Celebration of Scholars
Assembling Whole Population Genomes from Pooled DNA Sequences
Name:
Ashley Brickl
Major: Biology
Hometown: Prairie du Sac
Faculty Sponsor:
Other Sponsors:
Type of research: SURE
Funding: SURE
Abstract
Beta vulgaris, including the crops of sugar beets, table beets and chard, produce over one billion dollars of revenue in the United States annually. Besides being economically impactful, sugar beets account for 55% of the sugar in the United States. Despite its importance, information regarding the genetic diversity of Beta vulgaris including disease resistance genes, gene copy number variation, and chromosome structure variation is lacking. This research worked towards understanding genetic diversity at a population level by constructing genome assemblies of 79 long-standing populations— each population’s sequencing reaction contained a sample of 25 individuals. A variety of methods can be used to construct genome assemblies from raw sequence reads. This research found that normalizing raw reads to remove repetitive sequences before creating assemblies leads to better final genome assemblies.

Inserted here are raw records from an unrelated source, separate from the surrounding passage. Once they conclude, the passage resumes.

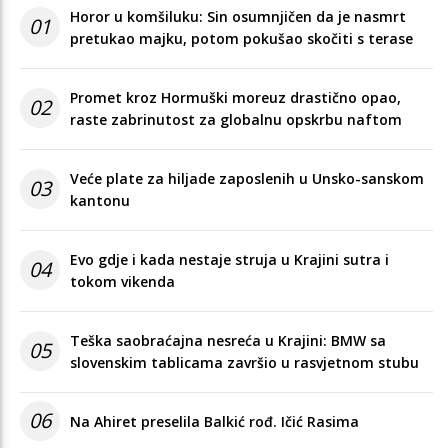
Horor u komšiluku: Sin osumnjičen da je nasmrt
01
pretukao majku, potom pokušao skočiti s terase
Promet kroz Hormuški moreuz drastično opao,
02
raste zabrinutost za globalnu opskrbu naftom
Veće plate za hiljade zaposlenih u Unsko-sanskom
03
kantonu
Evo gdje i kada nestaje struja u Krajini sutra i
04
tokom vikenda
Teška saobraćajna nesreća u Krajini: BMW sa
05
slovenskim tablicama završio u rasvjetnom stubu
06
Na Ahiret preselila Balkić rođ. Ičić Rasima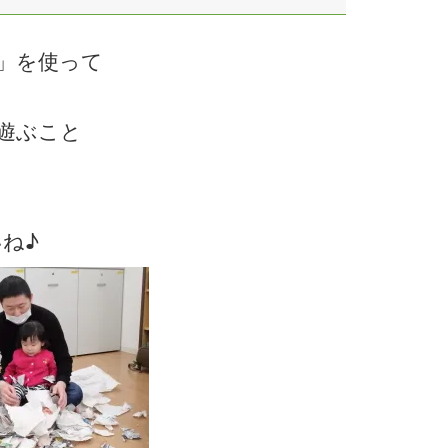
」を使って
遊ぶこと
ね♪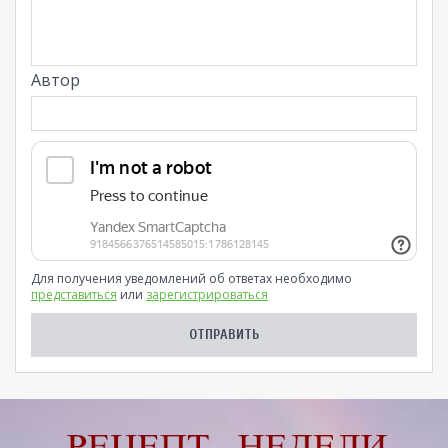
Автор
Для получения уведомлений об ответах необходимо
представиться
или
зарегистрироваться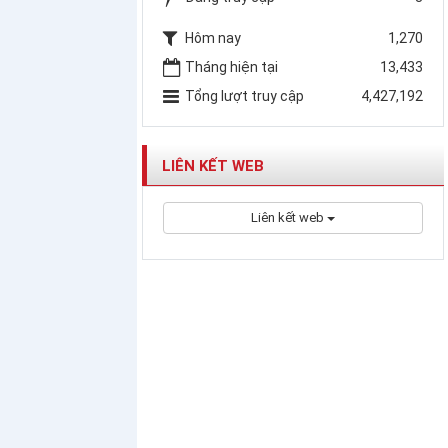
Hôm nay
1,270
Tháng hiện tại
13,433
Tổng lượt truy cập
4,427,192
LIÊN KẾT WEB
Liên kết web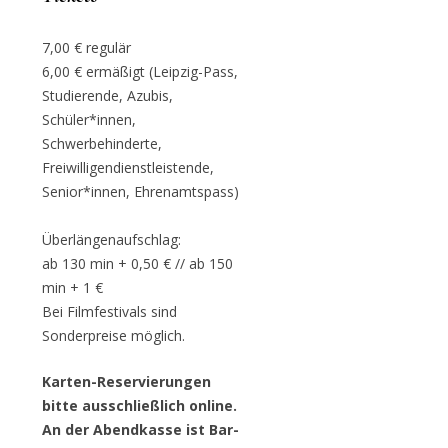
7,00 € regulär
6,00 € ermäßigt (Leipzig-Pass,
Studierende, Azubis,
Schüler*innen,
Schwerbehinderte,
Freiwilligendienstleistende,
Senior*innen, Ehrenamtspass)
Überlängenaufschlag:
ab 130 min + 0,50 € // ab 150
min + 1 €
Bei Filmfestivals sind
Sonderpreise möglich.
Karten-Reservierungen
bitte ausschließlich online.
An der Abendkasse ist Bar-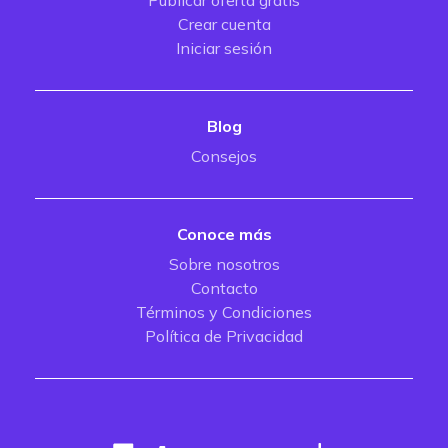
Publicar oferta gratis
Crear cuenta
Iniciar sesión
Blog
Consejos
Conoce más
Sobre nosotros
Contacto
Términos y Condiciones
Política de Privacidad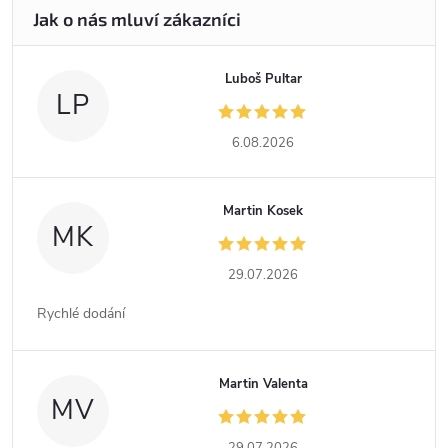
Luboš Pultar
LP
6.08.2026
Martin Kosek
MK
29.07.2026
Rychlé dodání
Martin Valenta
MV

Of the three assembly programs tested, ABySS, SOAP de Novo, and SPAdes, SPAdes worked the best for assembling data from pooled populations, in part due to the fact that the program can use multiple k-mer lengths, including relatively large k-mers. The final genome assemblies from pooled population sequences capture, on average, 91% of expected conserved genes. The differences between complete and fragmented genes suggests increased heterozygosity within some populations.